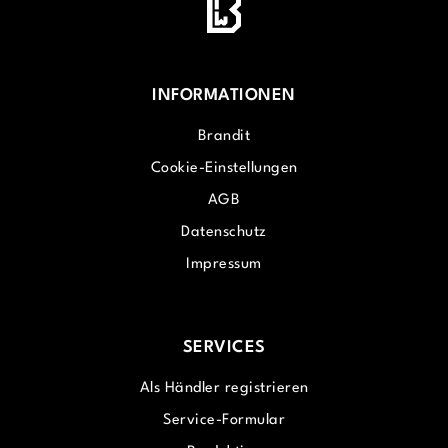
INFORMATIONEN
Brandit
Cookie-Einstellungen
AGB
Datenschutz
Impressum
SERVICES
Als Händler registrieren
Service-Formular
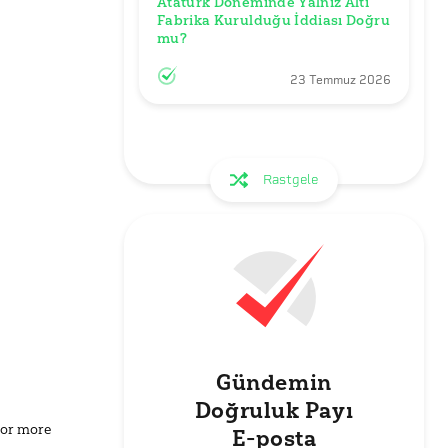
Atatürk Döneminde Yalnız Altı 
Fabrika Kurulduğu İddiası Doğru 
mu?
23 Temmuz 2026
Rastgele
Gündemin
Doğruluk Payı
for more
E-posta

══════════

- Required work -
Print the material word for word; images are to be left out.

- Solution below -
INFORMATIONEN
Brandit
Cookie-Einstellungen
AGB
Datenschutz
Impressum
SERVICES
Als Händler registrieren
Service-Formular
Atatürk Döneminde Yalnız Altı 
Fabrika Kurulduğu İddiası Doğru 
mu?
23 Temmuz 2026
Rastgele
Gündemin
Doğruluk Payı
for more
E-posta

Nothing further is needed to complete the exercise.